* **Exercise requirements**: Give again exactly the lines that stretch from the one with "Владимир Топоров" to the end of the data below, including both of those lines and nothing else.

* **Data provided**:
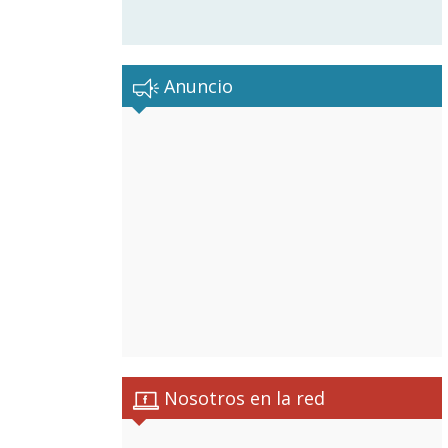
Anuncio
Nosotros en la red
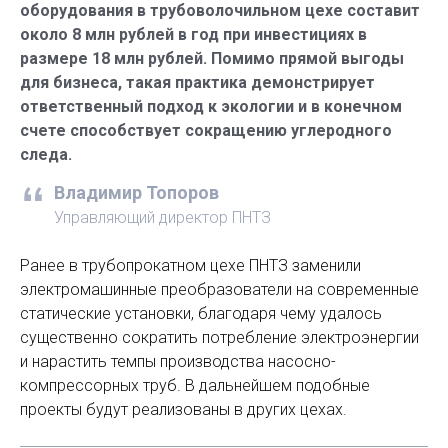
оборудования в трубоволочильном цехе составит
около 8 млн рублей в год при инвестициях в
размере 18 млн рублей. Помимо прямой выгоды
для бизнеса, такая практика демонстрирует
ответственный подход к экологии и в конечном
счете способствует сокращению углеродного
следа.
Владимир Топоров
Управляющий директор ПНТЗ
Ранее в трубопрокатном цехе ПНТЗ заменили
электромашинные преобразователи на современные
статические установки, благодаря чему удалось
существенно сократить потребление электроэнергии
и нарастить темпы производства насосно-
компрессорных труб. В дальнейшем подобные
проекты будут реализованы в других цехах.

* **Finished task**:
Владимир Топоров
Управляющий директор ПНТЗ
Ранее в трубопрокатном цехе ПНТЗ заменили
электромашинные преобразователи на современные
статические установки, благодаря чему удалось
существенно сократить потребление электроэнергии
и нарастить темпы производства насосно-
компрессорных труб. В дальнейшем подобные
проекты будут реализованы в других цехах.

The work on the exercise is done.